Si, questa è una parte molto importante. Oltre agli stand degli editori verrà costruita una gigantesca libreria che correrà lungo tutta la stazione Leopolda. Sarà composta da sette categorie, ognuna delle quali ospiterà dei titoli scelti da tutti i curatori (le categorie saranno, ad esempio, “i libri meglio prodotti”, “i libri più funzionali” ecc.). È, anche in questo caso, un modo diverso di raccontare il libro. Un altro elemento importante riguarda gli stand: al giorno d’oggi gli editori vogliono portare più libri possibili, con un effetto finale di sovraffollamento che non aiuta il visitatore a concentrarsi su dei titoli selezionati.
E cosa pensate di fare a riguardo?
Abbiamo deciso di andare controcorrente, imponendo agli editori di portare un massimo di 30 titoli da esporre sul tavolo (però avranno anche uno spazio dietro il tavolo dove potranno eventualmente aggiungerne altri).
A proposito di stand. Come funziona la vendita agli espositori?
Anche qui abbiamo voluto introdurre una novità: mentre solitamente nelle fiere del libro l’editore maggiore, ovvero quello con più disponibilità economica, si prende lo spazio più grande, a testo, invece, non potrà avere più di un tavolo grande, oppure la possibilità di prendere un tavolo piccolo e dividerlo con un altro se si è un piccolo editore. In questo modo, un piccolo espositore indipendente avrà la stessa possibilità dei grandi Einaudi, Mondadori o Adelphi, con una sorta di democraticità.
La fiera si apre il 20 marzo, tra non molto tempo. Come procedono i lavori?
Oggi si è conclusa la fase di selezione degli editori, mancano solo gli ultimissimi nomi e stiamo definendo il calendario degli eventi, di cui però non posso anticipare ancora nulla!
La lista degli editori è ancora sotto embargo. Ma puoi raccontarci almeno del criterio che avete utilizzato per selezionarli?
Il criterio è quello della qualità.

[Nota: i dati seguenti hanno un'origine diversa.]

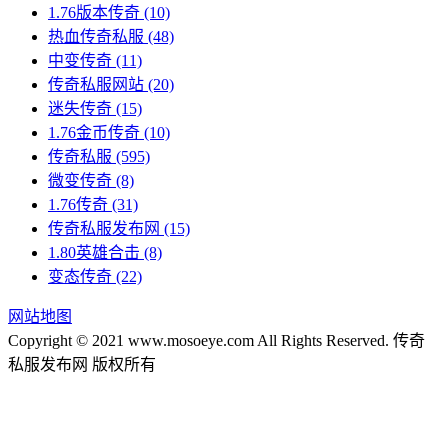
1.76版本传奇
(10)
热血传奇私服
(48)
中变传奇
(11)
传奇私服网站
(20)
迷失传奇
(15)
1.76金币传奇
(10)
传奇私服
(595)
微变传奇
(8)
1.76传奇
(31)
传奇私服发布网
(15)
1.80英雄合击
(8)
变态传奇
(22)
网站地图
Copyright © 2021 www.mosoeye.com All Rights Reserved. 传奇
私服发布网 版权所有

L’obiettivo è raccontare il mondo del libro e noi abbiamo cercato di chiamare il meglio degli editori di ogni settore… (ovviamente c’è una parte di giudizio personale, l’obiettività assoluta è impossibile).
Siete anche i proprietari di Todo Modo, una libreria molto conosciuta a Firenze. Mi interessa sapere il tuo punto di vista su un argomento all’ordine del giorno, ovvero la chiusura di esercizi commerciali e canali tradizionali di vendita del libro. E soprattutto, pensi che ci sia un modo per evitare di arrendersi al dire “è colpa di Amazon”?
Leggevo proprio oggi un bel reportage su Internazionale che tentava un’analisi su questo punto: centinaia di librerie hanno chiuso, è un fatto oggettivo. Si tentava di capire chi è il colpevole: le grandi librerie? Amazon? Secondo me può essere un insieme di tutti questi fattori.
Qual è la vostra esperienza in merito?
Abbiamo aperto sei anni fa, in crisi piena. Eppure, ogni anno miglioriamo, anche a livello di fatturato. Penso che ci sia una corresponsabilità: il calo di lettori può corrispondere a una mancanza di promozione della lettura. Cerco di responsabilizzarmi molto, non si possono dare le colpe solo a Amazon. È evidente che Amazon abbia decretato un cambiamento del mercato, ma bisogna anche contare il fatto che il mio cliente viene da me per fare ricerca, per informarsi su cose che non sa e che l’e-commerce non gli può spiegare. Amazon funziona solo nel momento in cui il consumatore sa già che cosa acquistare. Ma se il librario fa bene il suo mestiere, ha la capacità di creare un legame di fiducia con il suo cliente.
Hai quindi una visione positiva della situazione. Consigli ad un settore per sopravvivere?
Sono molto fiducioso sulle librerie di bottega, sartoriali, quelle che lavorano sulla fidelizzazione del cliente e credo che sia invece più in difficoltà la grande libreria. Ritengo che sia necessario mettere grande sacrificio nel proprio lavoro. Noi non stiamo dietro a un bancone tentando di vendere libri, ma lavoriamo sulla partecipazione del pubblico: abbiamo quasi un evento al giorno (che sono 300 l’anno!), abbiamo un bistrot, abbiamo aperto uno spazio più in periferia nel nuovo progetto urbanistico della Manifattura Tabacchi, organizziamo gruppi di lettura… sono tutte cose che creano consenso, e che fanno sì che le cose possano funzionare.